Sebastian Junger argues in ‘Tribe’ that our psychological need for a sense of community is going unfulfilled in modern society.
Why are suicide rates increasing despite historically high levels of prosperity?
Why are historical accounts of the American-Indian wars, full with stories of colonisers deserting their countrymen in favour of joining Native American societies, but almost entirely absent of the reverse?
Why have mental health issues amongst veterans proportionally and continually risen since the First World War despite decreasing wartime-casualties and supposedly better aftercare?
Sebastian Junger argues that western society increasingly lacks the sense of community we once had. That Native-American society knew the wisdom of community, and that the military still does. That it is not necessarily always at war where servicemen develop mental health issues; but when they return to a society devoid of the community they had in the military.
As Junger puts it:
A person living in a modern city or suburb can, for the first time in history, go through an entire day – or an entire life – mostly encountering complete strangers. They can be surrounded by others and yet feel deeply, dangerously alone.
Having moved to London fairly recently, it’s all too easy to understand Junger’s perspective. Just as we have basic needs for food, water and shelter, we also have psychological needs. Psychological needs that we ignore at our own risk.
Just as a malnourished population will be the result of a society ignoring the basic needs of food and water; a society that ignores psychological needs, like belonging, identity and purpose will find itself in a mental health epidemic. Modern western society has been increasingly built around money and the individual. This has worked well for keeping food on our tables. But while our stomachs are largely fed, our souls starve.
Though some are driven to join gangs or extremist groups, others choose a more in-vogue route. From identity politics to populism, a collective madness has taken hold of our politics. Instead of looking to politics to fulfil the need for a better society, too many look to politics to fulfil their own social needs. They look to politics for too much.
Politics then becomes a game of tribes. Not a reasoned negotiation, but a war. How then do we reach peacetime?
We reach peace by realising that true community lies not within politics, but outside it. That friends are what gives life meaning, not politics. That our character is what defines our identity, not our politics.
All that is not to say that we should retreat into our personal lives in the face of racism or the like. It is instead to say that we must recognise that the current state of our politics did not occur in a vacuum. It occurs when we are incentivised to make money more than friends. When culture shifts to value the party above the family. When we are told to rail against, rather than seeking to understand.
Our culture has drifted away from its nomadic inception, where fulfilling our social needs was everything. It takes a conscious decision for each of us to derive our social needs from more natural sources. Our current society has a perverse way of being antithetical to fulfilling our basic needs. Society can eventually be nudged in a better direction from the top, but the change starts with individuals.

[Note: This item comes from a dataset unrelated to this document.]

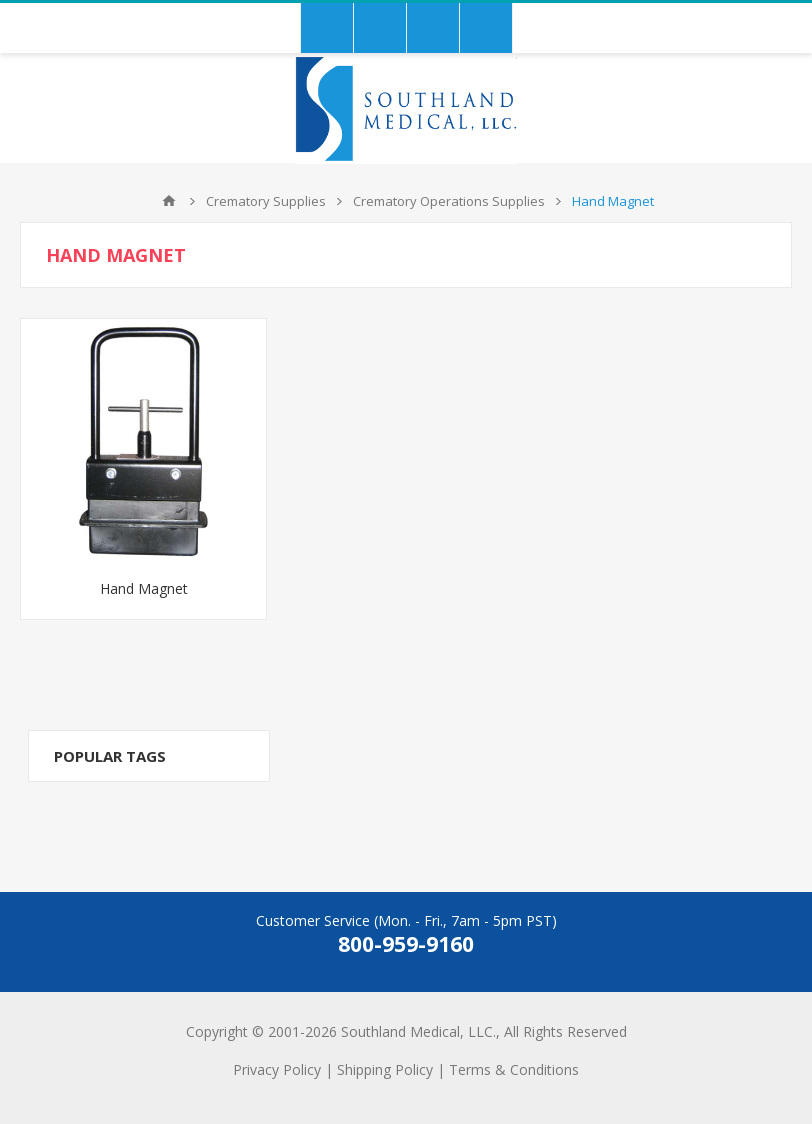 This screenshot has height=1124, width=812. Describe the element at coordinates (169, 201) in the screenshot. I see `Home` at that location.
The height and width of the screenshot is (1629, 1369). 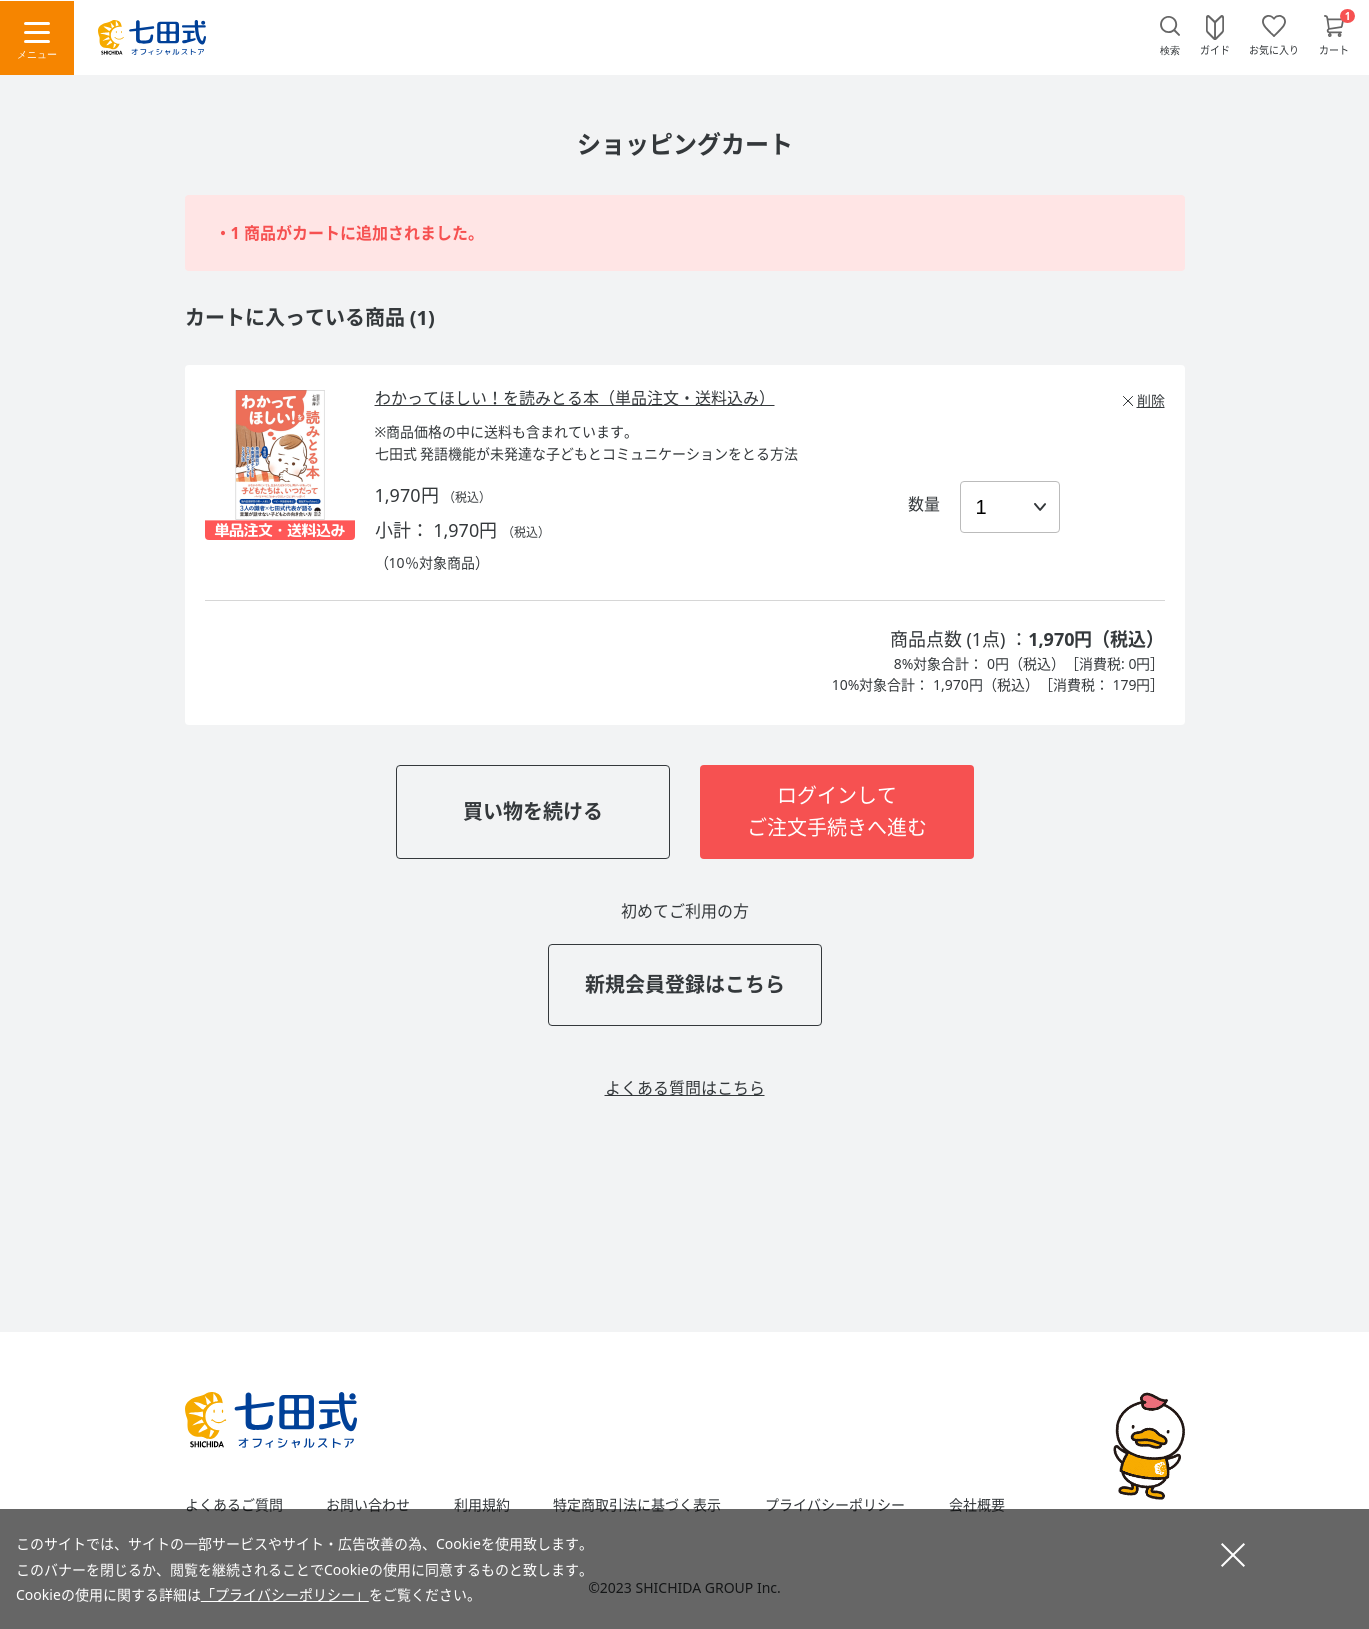 What do you see at coordinates (575, 398) in the screenshot?
I see `わかってほしい！を読みとる本（単品注文・送料込み）` at bounding box center [575, 398].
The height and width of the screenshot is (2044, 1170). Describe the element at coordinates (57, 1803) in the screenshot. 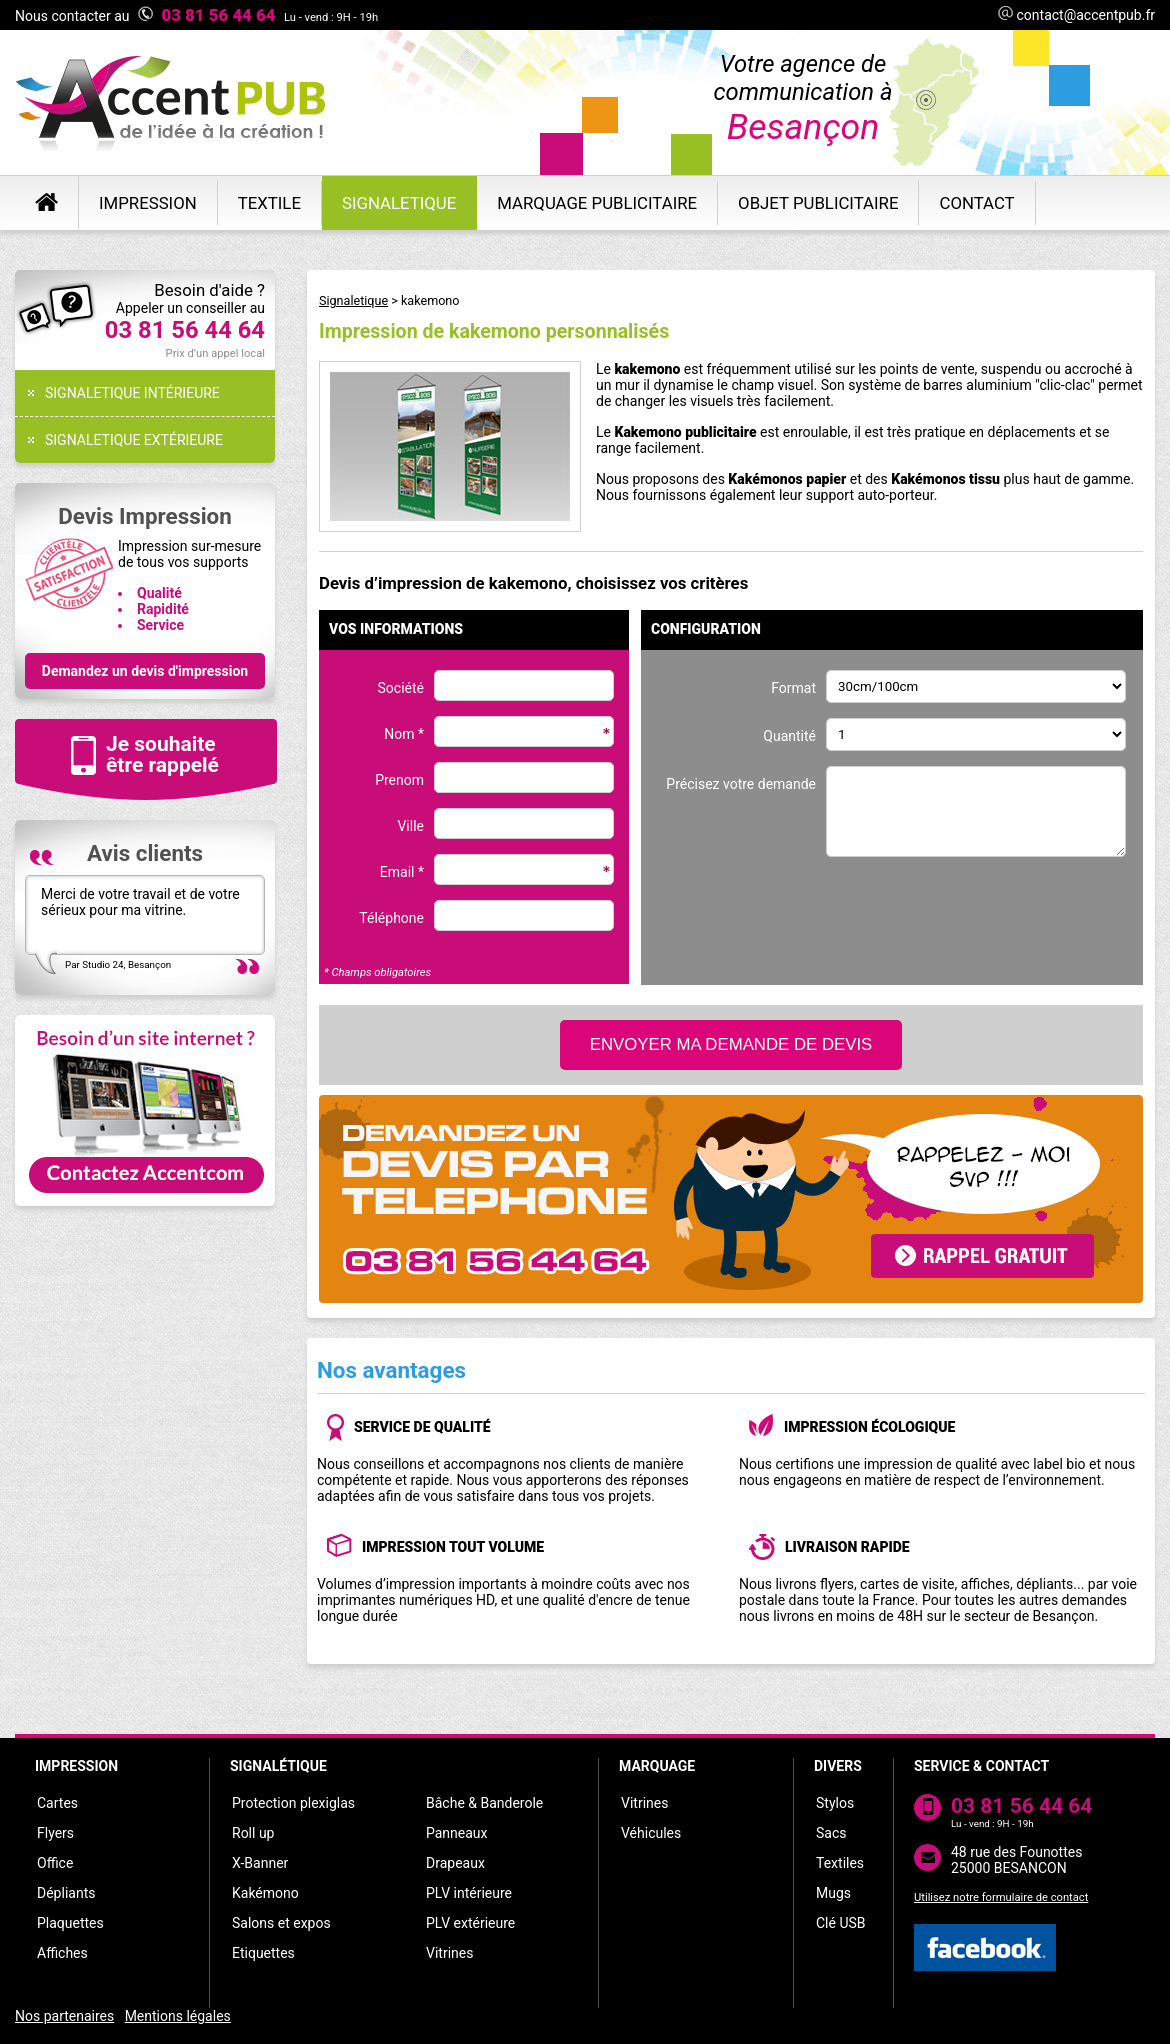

As with most things, all we can do is become more conscious. In this case, more conscious of our inherent needs, to better direct them to a more healthy place. It is always the unconscious desires and drives that lead us to a dangerous place. When inevitably you next see someone investing a little too much of themselves into politics; please realise their fervour is just symptomatic. Symptomatic of a wider sickness which we all need to be more aware of. What they really need, like all of us, is simply to feel like they belong.
Matthew Green wrote this haunting passage reviewing Tribe for the Guardian, that I haven’t yet been able to forget:
‘Rather than asking how we can save our returning servicemen and women, Junger challenges us to take a hard look in the mirror and ask us whether we can save ourselves.’